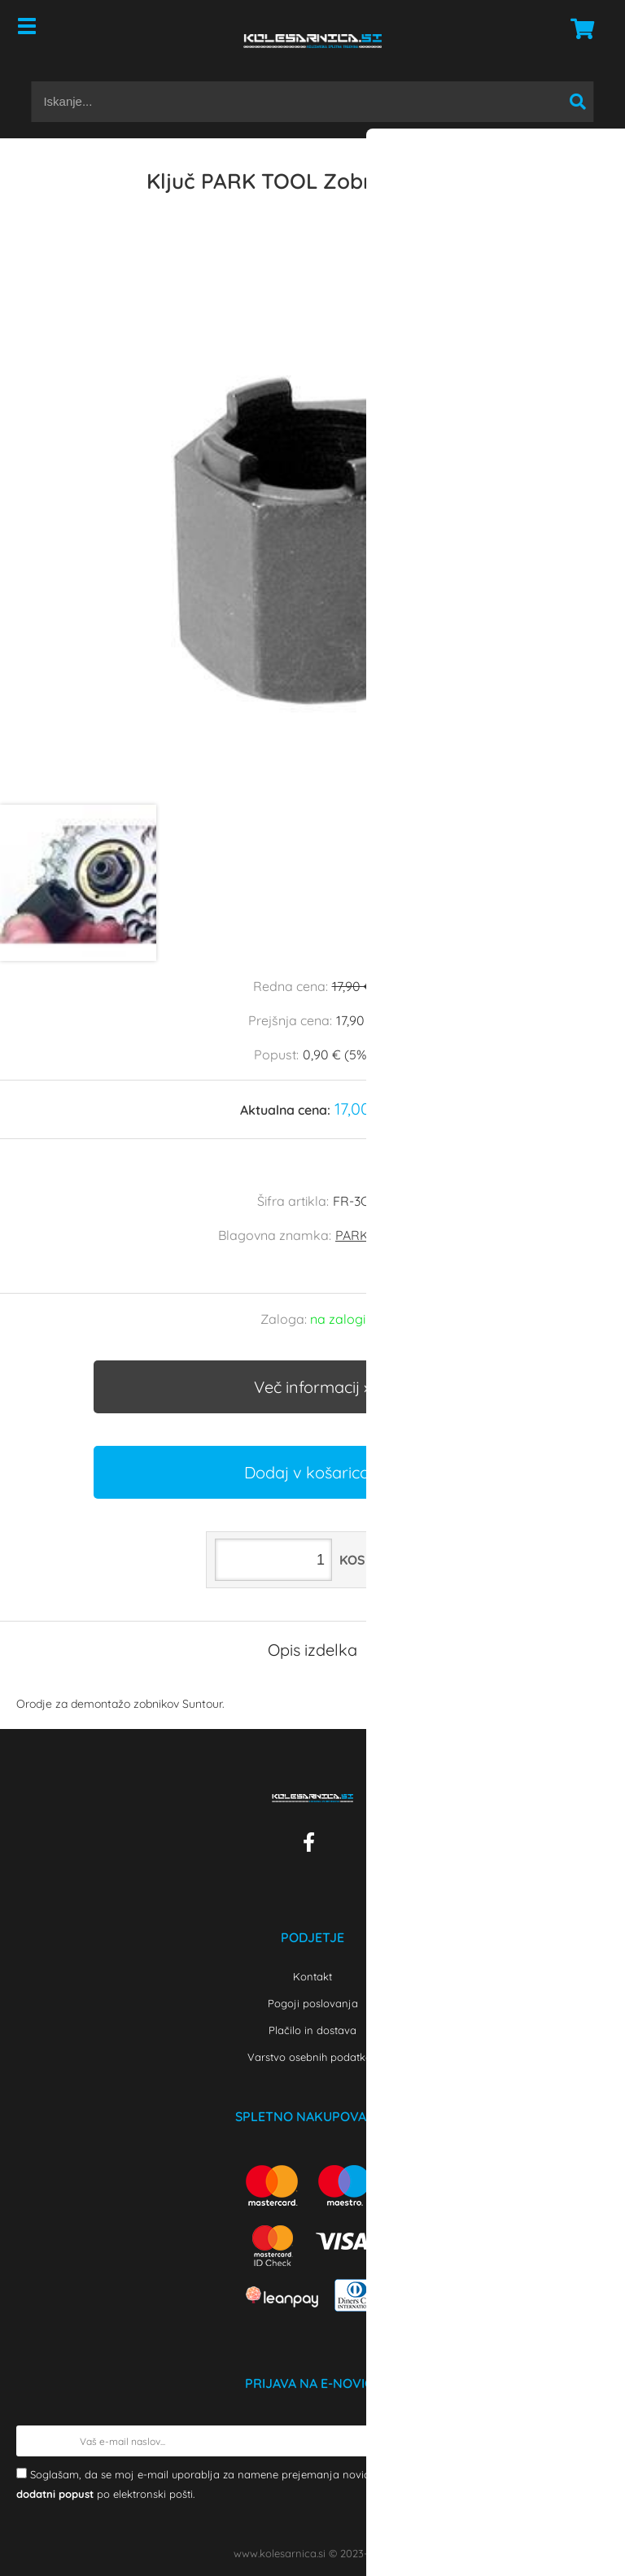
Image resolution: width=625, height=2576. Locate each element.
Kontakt (312, 1976)
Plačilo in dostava (312, 2030)
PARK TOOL (371, 1235)
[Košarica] (578, 28)
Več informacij (307, 1387)
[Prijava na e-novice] (593, 2440)
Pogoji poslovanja (313, 2003)
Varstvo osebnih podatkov (312, 2056)
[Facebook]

- _Requirement_:
Take the line that contains "Pogoji poslovanja (313, 2003)" and each line after it through the end of the records, and repeat them all exactly. Nothing else.

- _Output below_:
Pogoji poslovanja (313, 2003)
Varstvo osebnih podatkov (312, 2056)
[Facebook]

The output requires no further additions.